XtremeCloud Data Grid-web
Concept of Operations
Replication Tiers
The XtremeCloud Data Grid consists of three (3) distinct tiers of bi-directional replication (BDR) between Cloud Service Providers (CSP) or between a CSP and an on-premise private cloud.
The first tier is the cluster of relational databases, at each Cloud Service Provider (CSP) that underlies our XtremeCloud applications. We refer to this tier as XtremeCloud Data Grid-db. The supported databases are shown in the XtremeCloud Applications Certification Matrix.
The second data replication tier is the web cache tier, XtremeCloud Data Grid-web.
XtremeCloud Data Grid-web Cross-Cloud or Cross-Region Replication
XtremeCloud SSO uses XtremeCloud Data Grid-web for the replication of web cache data between, or within, the Cloud Service Providers (CSP). We use the Remote Client-Server Mode which provides a managed, distributed, and clusterable data grid server. This is depicted in the Enterprise Deployment Diagram.
Note: XtremeCloud SSO Version 3.0.1 uses Infinispan 9.3.1 for client purposes and calls the remote Kubernetes service for XtremeCloud Data Grid-web Version 3.0.1, which is based on Infinispan 9.3.3. For a complete list compatibilities, please refer to the Certification Matrix.
Let’s look at a typical scenario and discuss the interactions between XtremeCloud SSO and XtremeCloud Data Grid-web.
In a typical scenario, an end user’s browser sends HTTPS request to a front-end load balancer service. In XtremeCloud applications this is either an NGINX Kubernete Ingress Controller (KIC) or an Aspen Mesh (Istio) Gateway.

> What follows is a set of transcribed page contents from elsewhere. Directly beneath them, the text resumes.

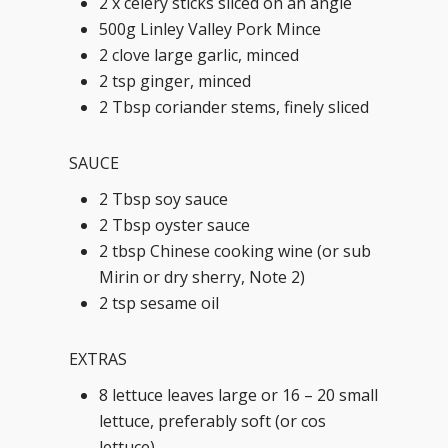
2 x celery sticks sliced on an angle
500g Linley Valley Pork Mince
2 clove large garlic, minced
2 tsp ginger, minced
2 Tbsp coriander stems, finely sliced
SAUCE
2 Tbsp soy sauce
2 Tbsp oyster sauce
2 tbsp Chinese cooking wine (or sub
Mirin or dry sherry, Note 2)
2 tsp sesame oil
EXTRAS
8 lettuce leaves large or 16 – 20 small
lettuce, preferably soft (or cos
lettuce)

The NGINX KIC, as an example, terminates SSL and forwards unencrypted HTTP requests to the underlying XtremeCloud SSO Kubernetes pods, which are spread amongst multiple CSPs. Our certified Global Services Load Balancers (GSLB) provide sticky sessions, which means that HTTPS requests from one user’s browser is always forwarded to the same XtremeCloud SSO instance in the same Cloud Service Provider (CSP) or on-premise data center.

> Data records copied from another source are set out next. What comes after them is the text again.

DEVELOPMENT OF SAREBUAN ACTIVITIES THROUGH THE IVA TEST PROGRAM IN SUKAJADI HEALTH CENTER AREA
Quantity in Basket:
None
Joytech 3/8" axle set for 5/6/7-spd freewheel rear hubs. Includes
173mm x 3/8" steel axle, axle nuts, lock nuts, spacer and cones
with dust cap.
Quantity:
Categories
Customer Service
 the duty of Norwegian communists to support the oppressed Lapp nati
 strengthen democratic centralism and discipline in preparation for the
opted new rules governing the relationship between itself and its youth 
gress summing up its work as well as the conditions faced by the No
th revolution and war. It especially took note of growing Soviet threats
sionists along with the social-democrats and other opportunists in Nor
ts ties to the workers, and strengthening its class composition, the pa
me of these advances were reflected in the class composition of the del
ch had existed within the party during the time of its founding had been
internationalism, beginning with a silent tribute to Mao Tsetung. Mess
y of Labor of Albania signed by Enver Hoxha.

There are also other HTTPS requests, which are sent from client applications to the GLSB. Those HTTPS requests are backchannel requests. They are not seen by the end user’s browser and will not be part of a sticky session between a user and the GSLB. This means that the GSLB will forward the particular HTTPS request to any XtremeCloud SSO instance in any CSP. This poses a challenge, since some OpenID Connect (OIDC) or SAML flows require multiple HTTPS requests from both the end-user and the application itself. Since we can’t rely on sticky sessions, it means that some data must be be replicated at the database level between CSPs. During subsequent HTTPS requests during a particular flow, this data will be available. XtremeCloud Data Grid-db is the way that data is reliably and consistently replicated between clouds.
Authentication Sessions
There is separate XtremeCloud Data Grid-web cache named authenticationSessions that is used to save data during authentication of a particular user. This cache usually involves just the end-user’s browser and XtremeCloud SSO Kubernetes pod, not the protected application. Therefore, we rely on sticky sessions and authenticationSessions and this cache content doesn’t need to be replicated between the CSPs.
Action Tokens
Action Tokens are used typically for scenarios when a user needs to confirm some actions asynchronously via an email exchange. For example, during a forgotten password flow. The actionTokens XtremeCloud Data Grid-web cache is used to track metadata about actionTokens (for example, which actionToken was already used, so it can’t be reused a subsequent time). The actionTokens are replicated between the Cloud Service Providers (CSP).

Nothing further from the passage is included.